Past

Breast conserving surgery (BCS) is the cornerstone surgical treatment in breast cancer; however, it is associated with a risk of reoperative intervention due to positive resection margins.1 Reoperation puts patients at risk of perioperative complications including infection and inferior cosmetic outcomes, as well as delays to adjuvant treatment. From the payor perspective, reoperation creates financial toxicity due to the direct costs of intervention as well as indirect costs due to time off work.

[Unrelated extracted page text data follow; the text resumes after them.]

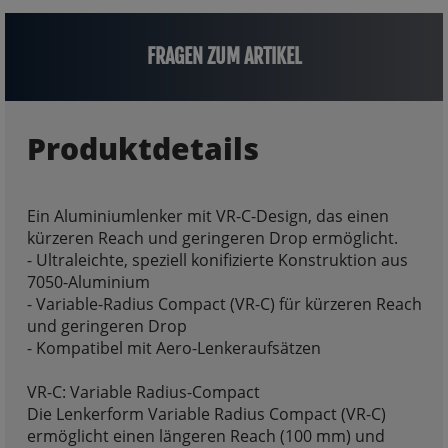
FRAGEN ZUM ARTIKEL
Produktdetails
Ein Aluminiumlenker mit VR-C-Design, das einen
kürzeren Reach und geringeren Drop ermöglicht.
- Ultraleichte, speziell konifizierte Konstruktion aus
7050-Aluminium
- Variable-Radius Compact (VR-C) für kürzeren Reach
und geringeren Drop
- Kompatibel mit Aero-Lenkeraufsätzen
VR-C: Variable Radius-Compact
Die Lenkerform Variable Radius Compact (VR-C)
ermöglicht einen längeren Reach (100 mm) und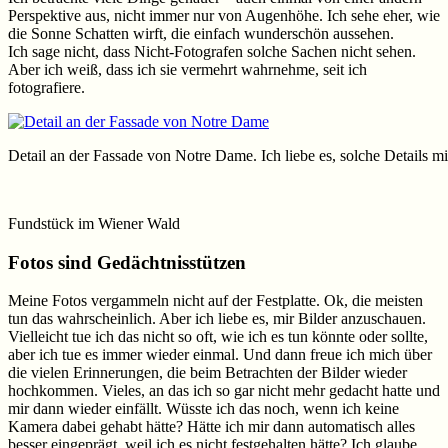
Perspektive aus, nicht immer nur von Augenhöhe. Ich sehe eher, wie
die Sonne Schatten wirft, die einfach wunderschön aussehen.
Ich sage nicht, dass Nicht-Fotografen solche Sachen nicht sehen.
Aber ich weiß, dass ich sie vermehrt wahrnehme, seit ich
fotografiere.
Detail an der Fassade von Notre Dame. Ich liebe es, solche Details m
Fundstück im Wiener Wald
Fotos sind Gedächtnisstützen
Meine Fotos vergammeln nicht auf der Festplatte. Ok, die meisten
tun das wahrscheinlich. Aber ich liebe es, mir Bilder anzuschauen.
Vielleicht tue ich das nicht so oft, wie ich es tun könnte oder sollte,
aber ich tue es immer wieder einmal. Und dann freue ich mich über
die vielen Erinnerungen, die beim Betrachten der Bilder wieder
hochkommen. Vieles, an das ich so gar nicht mehr gedacht hatte und
mir dann wieder einfällt. Wüsste ich das noch, wenn ich keine
Kamera dabei gehabt hätte? Hätte ich mir dann automatisch alles
besser eingeprägt, weil ich es nicht festgehalten hätte? Ich glaube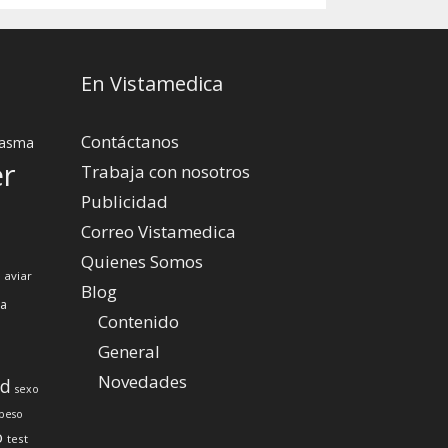
En Vistamedica
Contáctanos
asma
er
Trabaja con nosotros
Publicidad
Correo Vistamedica
Quienes Somos
 aviar
Blog
za
Contenido
General
Novedades
ud
sexo
peso
o
test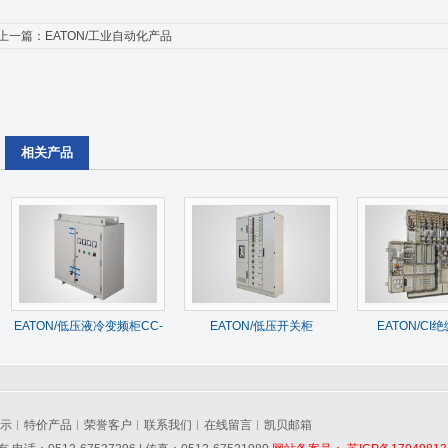
上一篇：
EATON/工业自动化产品
相关产品
EATON/低压液冷变频柜CC-
EATON/低压开关柜
EATON/CI
V-L系列
示
︱
特价产品
︱
荣誉客户
︱
联系我们
︱
在线留言
︱
凯贝邮箱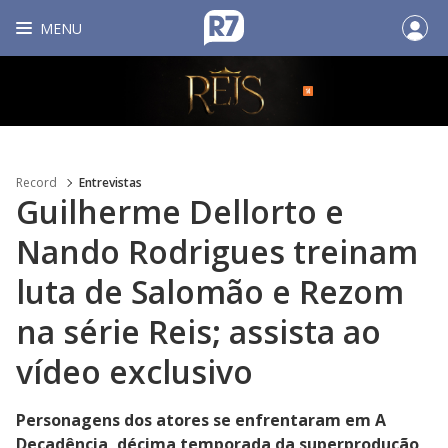
MENU
Record
Entrevistas
Guilherme Dellorto e
Nando Rodrigues treinam
luta de Salomão e Rezom
na série Reis; assista ao
vídeo exclusivo
Personagens dos atores se enfrentaram em A
Decadência, décima temporada da superprodução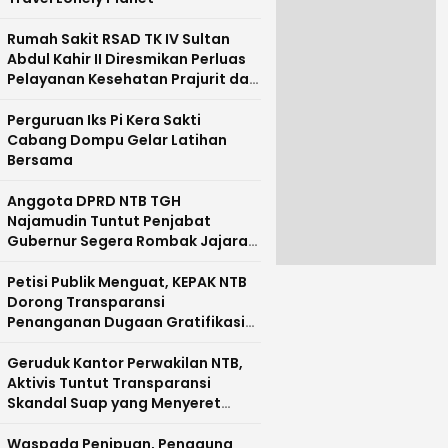
Rumah Sakit RSAD TK IV Sultan
Abdul Kahir II Diresmikan Perluas
Pelayanan Kesehatan Prajurit dan
Masyarakat Pulau Sumbawa
Perguruan Iks Pi Kera Sakti
Cabang Dompu Gelar Latihan
Bersama
Anggota DPRD NTB TGH
Najamudin Tuntut Penjabat
Gubernur Segera Rombak Jajaran
Pejabat Pemprov NTB
Petisi Publik Menguat, KEPAK NTB
Dorong Transparansi
Penanganan Dugaan Gratifikasi
di NTB
Geruduk Kantor Perwakilan NTB,
Aktivis Tuntut Transparansi
Skandal Suap yang Menyeret
Nama Mirah Midadan Fahmi
Waspada Penipuan, Pengguna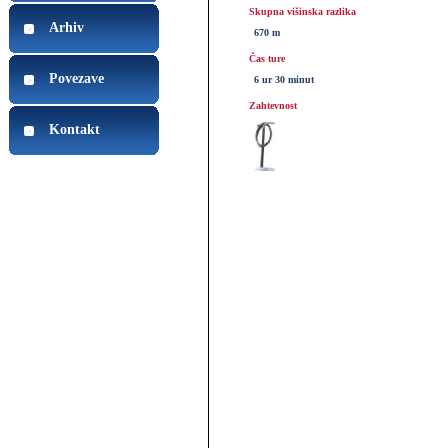
Skupna višinska razlika
Arhiv
670 m
Čas ture
Povezave
6 ur 30 minut
Zahtevnost
Kontakt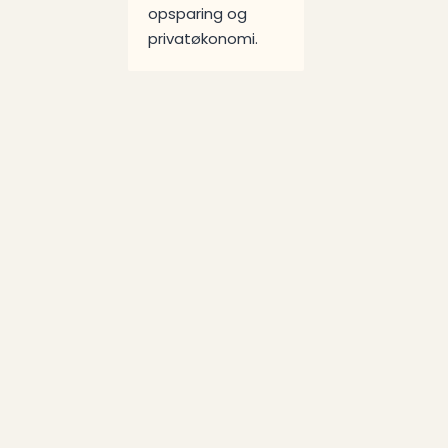
opsparing og
privatøkonomi.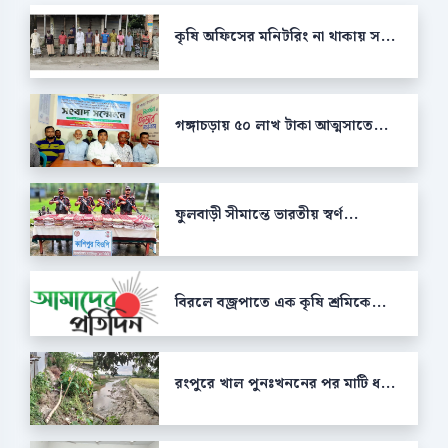
কৃষি অফিসের মনিটরিং না থাকায় স...
গঙ্গাচড়ায় ৫০ লাখ টাকা আত্মসাতে...
ফুলবাড়ী সীমান্তে ভারতীয় স্বর্ণ...
বিরলে বজ্রপাতে এক কৃষি শ্রমিকে...
রংপুরে খাল পুনঃখননের পর মাটি ধ...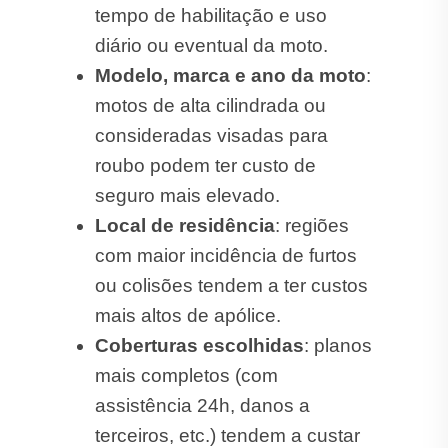
tempo de habilitação e uso
diário ou eventual da moto.
Modelo, marca e ano da moto
:
motos de alta cilindrada ou
consideradas visadas para
roubo podem ter custo de
seguro mais elevado.
Local de residência
: regiões
com maior incidência de furtos
ou colisões tendem a ter custos
mais altos de apólice.
Coberturas escolhidas
: planos
mais completos (com
assistência 24h, danos a
terceiros, etc.) tendem a custar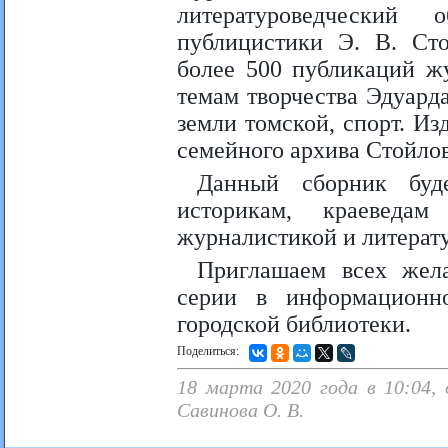
литературоведческий 
публицистики Э. В. Ст
более 500 публикаций ж
темам творчества Эдуард
земли томской, спорт. И
семейного архива Стойло
Данный сборник буде
историкам, краеведа
журналистикой и литерату
Приглашаем всех жел
серии в информационно
городской библиотеки.
Поделиться:
18 марта 2020 года в 10:04, 
Савинова О. В.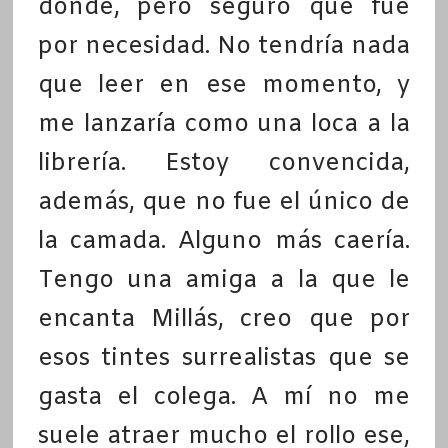
dónde, pero seguro que fue
por necesidad. No tendría nada
que leer en ese momento, y
me lanzaría como una loca a la
librería. Estoy convencida,
además, que no fue el único de
la camada. Alguno más caería.
Tengo una amiga a la que le
encanta Millás, creo que por
esos tintes surrealistas que se
gasta el colega. A mí no me
suele atraer mucho el rollo ese,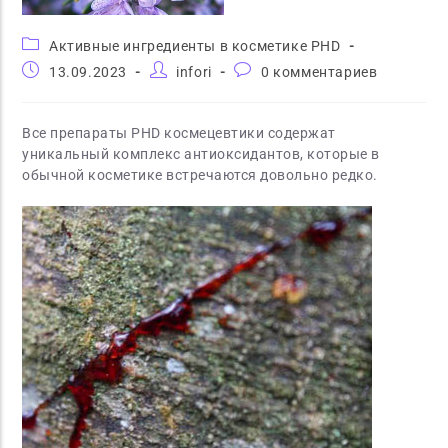
Активные ингредиенты в косметике PHD
13.09.2023
infori
0 комментариев
Все препараты PHD космецевтики содержат
уникальный комплекс антиоксидантов, которые в
обычной косметике встречаются довольно редко.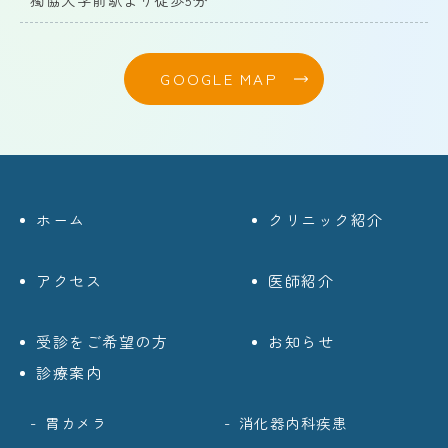
GOOGLE MAP
ホーム
クリニック紹介
アクセス
医師紹介
受診をご希望の方
お知らせ
診療案内
胃カメラ
消化器内科疾患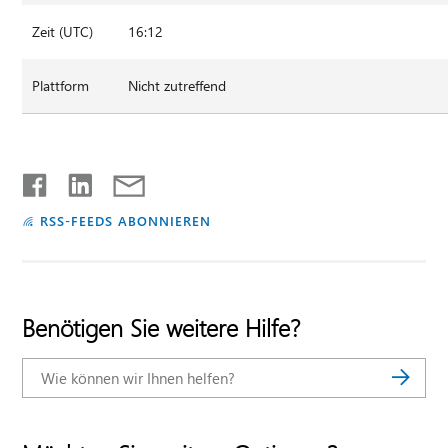
Zeit (UTC)
16:12
Plattform
Nicht zutreffend
RSS-FEEDS ABONNIEREN
Benötigen Sie weitere Hilfe?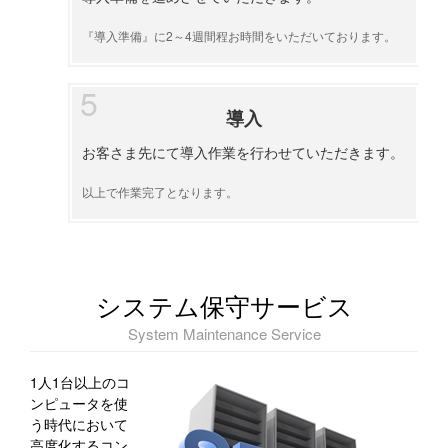
『導入準備』に2～4週間程お時間をいただいております。
導入
お客さま先にて導入作業を行わせていただきます。
以上で作業完了となります。
システム保守サービス
System Maintenance Service
1人1台以上のコ
ンピュータを使
う時代において
高度化するコン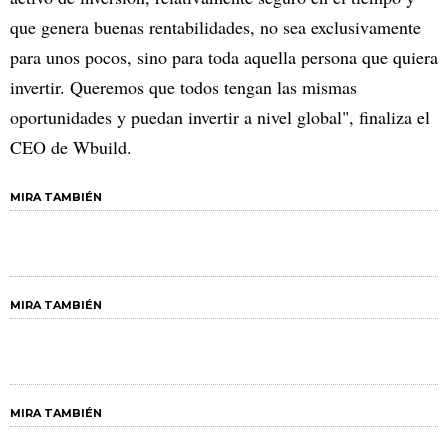
que genera buenas rentabilidades, no sea exclusivamente
para unos pocos, sino para toda aquella persona que quiera
invertir. Queremos que todos tengan las mismas
oportunidades y puedan invertir a nivel global", finaliza el
CEO de Wbuild.
MIRA TAMBIÉN
MIRA TAMBIÉN
MIRA TAMBIÉN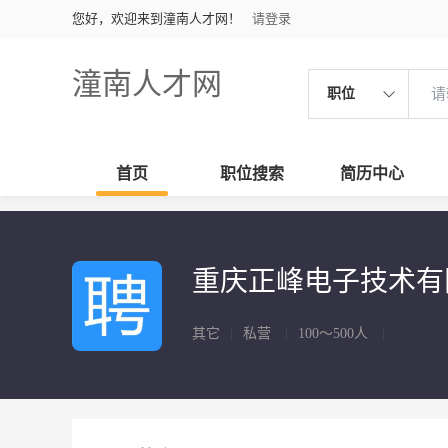
您好，欢迎来到潼南人才网！
请登录
潼南人才网
职位
首页
职位搜索
简历中心
重庆正峰电子技术
其它
|
私营
|
100～500人
|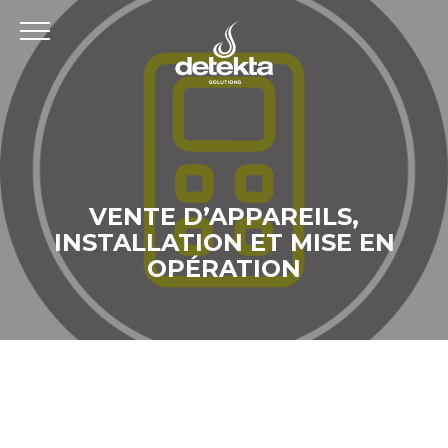
VENTE D’APPAREILS,
INSTALLATION ET MISE EN
OPÉRATION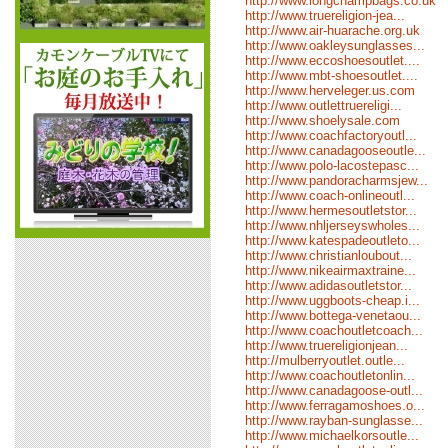
http://www.longchampbags.co.uk
http://www.truereligion-jea...
http://www.air-huarache.org.uk
http://www.oakleysunglasses...
http://www.eccoshoesoutlet....
http://www.mbt-shoesoutlet....
http://www.herveleger.us.com
http://www.outlettruereligi...
http://www.shoelysale.com
http://www.coachfactoryoutl...
http://www.canadagooseoutle...
http://www.polo-lacostepasc...
http://www.pandoracharmsjew...
http://www.coach-onlineoutl...
http://www.hermesoutletstor...
http://www.nhljerseyswholes...
http://www.katespadeoutleto...
http://www.christianloubout...
http://www.nikeairmaxtraine...
http://www.adidasoutletstor...
http://www.uggboots-cheap.i...
http://www.bottega-venetaou...
http://www.coachoutletcoach...
http://www.truereligionjean...
http://mulberryoutlet.outle...
http://www.coachoutletonlin...
http://www.canadagoose-outl...
http://www.ferragamoshoes.o...
http://www.rayban-sunglasse...
http://www.michaelkorsoutle...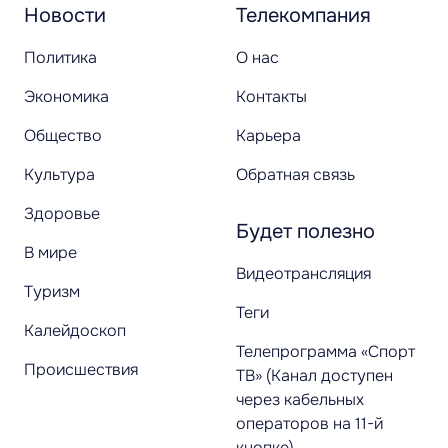
Новости
Телекомпания
Политика
О нас
Экономика
Контакты
Общество
Карьера
Культура
Обратная связь
Здоровье
Будет полезно
В мире
Видеотрансляция
Туризм
Теги
Калейдоскоп
Телепрограмма «Спорт
Происшествия
ТВ» (Канал доступен
через кабельных
операторов на 11-й
кнопке)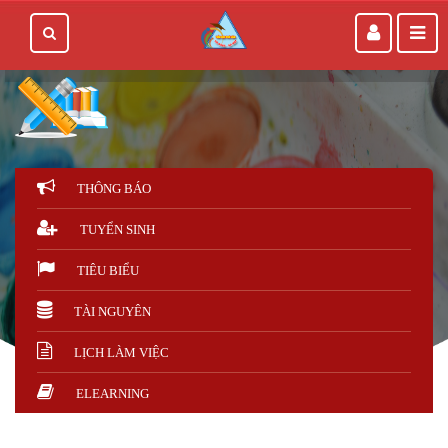
THÔNG BÁO
TUYỂN SINH
TIÊU BIỂU
TÀI NGUYÊN
LỊCH LÀM VIỆC
ELEARNING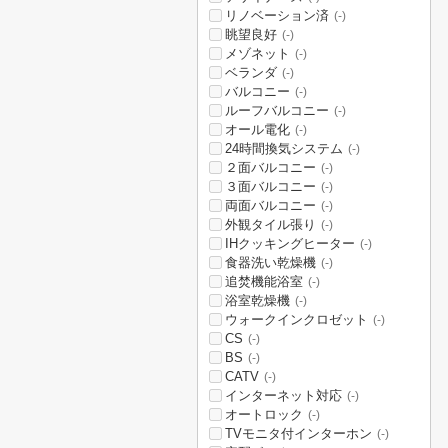
リノベーション済
(-)
眺望良好
(-)
メゾネット
(-)
ベランダ
(-)
バルコニー
(-)
ルーフバルコニー
(-)
オール電化
(-)
24時間換気システム
(-)
２面バルコニー
(-)
３面バルコニー
(-)
両面バルコニー
(-)
外観タイル張り
(-)
IHクッキングヒーター
(-)
食器洗い乾燥機
(-)
追焚機能浴室
(-)
浴室乾燥機
(-)
ウォークインクロゼット
(-)
CS
(-)
BS
(-)
CATV
(-)
インターネット対応
(-)
オートロック
(-)
TVモニタ付インターホン
(-)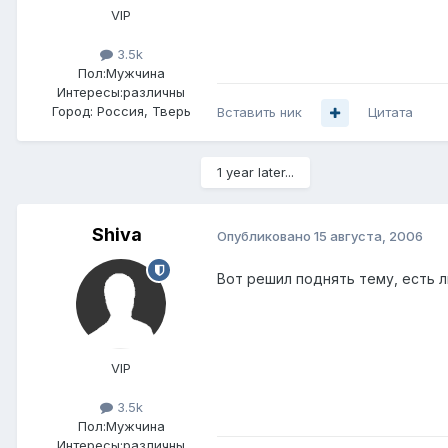
VIP
3.5k
Пол:
Мужчина
Интересы:
различны
Город:
Россия, Тверь
Вставить ник
Цитата
1 year later...
Shiva
Опубликовано
15 августа, 2006
Вот решил поднять тему, есть 
VIP
3.5k
Пол:
Мужчина
Интересы:
различны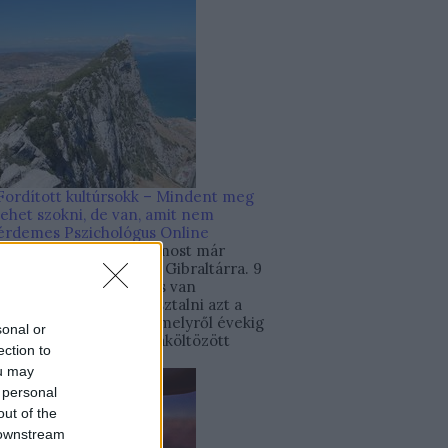
Fordított kultúrsokk – Mindent meg
lehet szokni, de van, amit nem
érdemes
Pszichológus Online
Schrammel Ivett
Igen, most már
publikus: hazaköltözöm Gibraltárra. 9
hónapja személyesen is van
lehetőségem megtapasztalni azt a
fordított kultúrsokkot, melyről évekig
sonal or
külföldön élt, majd hazaköltözött
ection to
klienseim...
ou may
 personal
out of the
 downstream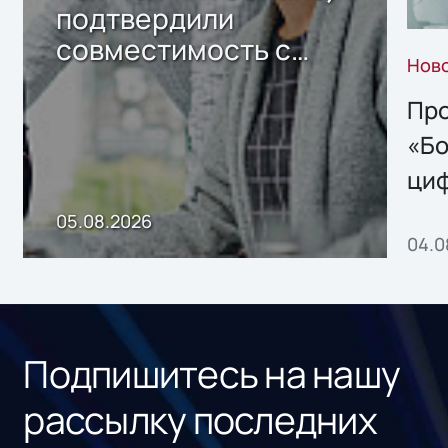
подтвердили
совместимость с
Нов
решением Sharx
Storage 2.x для
Про
хранения данных
«Бо
ци
пр
05.08.2026
04.0
без
ном
«1С
Подпишитесь на нашу
рассылку последних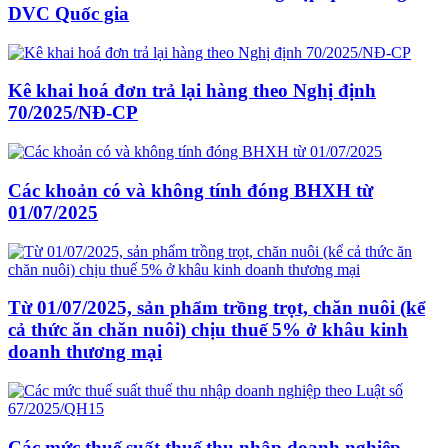
DVC Quốc gia
Kê khai hoá đơn trả lại hàng theo Nghị định
70/2025/NĐ-CP
Các khoản có và không tính đóng BHXH từ
01/07/2025
Từ 01/07/2025, sản phẩm trồng trọt, chăn nuôi (kể
cả thức ăn chăn nuôi) chịu thuế 5% ở khâu kinh
doanh thương mại
Các mức thuế suất thuế thu nhập doanh nghiệp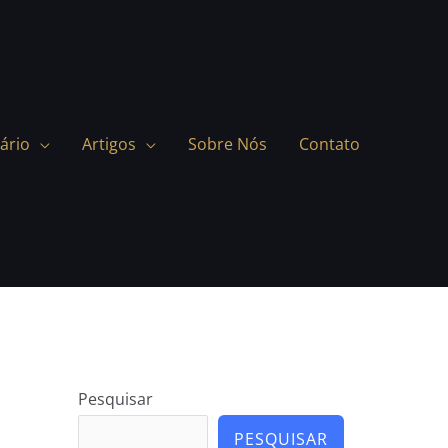
ário
Artigos
Sobre Nós
Contato
Pesquisar
PESQUISAR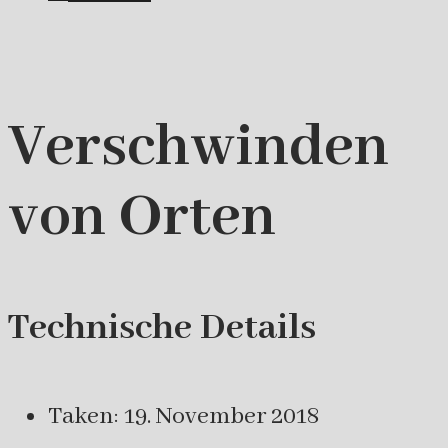
Verschwinden
von Orten
Technische Details
Taken: 19. November 2018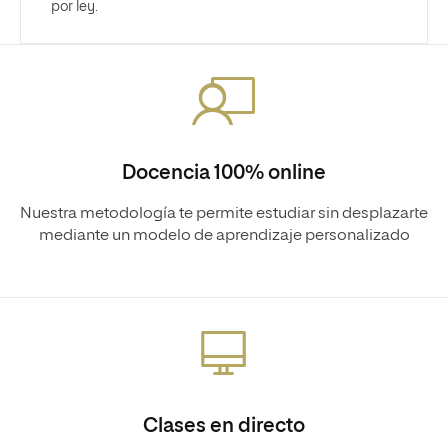
por ley.
Docencia 100% online
Nuestra metodología te permite estudiar sin desplazarte
mediante un modelo de aprendizaje personalizado
Clases en directo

Conventional localization techniques only provide approximate tumor location and fail to provide tumor identification or tissue characterization.1 Tumor identification through fluorescence guided surgery (FGS) is Food and Drug Administration approved for cancers such as glioblastoma where negative margins are paramount,2 and these benefits could be applied to BCS through demarcating tumor location, size, and invasiveness.

Present

A prospective clinical trial was conducted using an in-house fluorescence camera system in 40 patients undergoing BCS. Indocyanine green (ICG) at 0.25 mg/kg was administered to 20 patients at the start of the operation, and 20 patients intraoperatively, once skin flaps were raised. The patients who received an intraoperative ICG injection demonstrated a stronger tumor background ratio (TBR) than those who received preoperative ICG (3.18 ± 1.74 vs 2.10 ± 0.92, p = 0.023). However, sensitivity and specificity for the intraoperative cohort was not statistically different from that of the preoperative cohort (0.82:0.93 vs 0.66:0.90 respectively, p = 1.105: p = 0.909).3 The key finding of this study is relative improvement in TBR with intraoperative fluorescence injection. Whilst ICG provides a clinically adequate TBR (> 1.5),3 further work is required to improve the diagnostic accuracy for the clinical adoption of fluorescence guided breast surgery.

Future

Although when compared with previous specimen-based analysis, pixel-based image analysis was identified to be superior4,5 and high accuracy was attained, BCS using ICG requires appropriately powered clinical trials to determine whether patient outcomes are improved. Future work should also focus on improving results either through camera system modifications, enhancing image processing, and/or using targeted fluorophores specific to breast cancer towards clinical adoption of fluorescence guided breast surgery.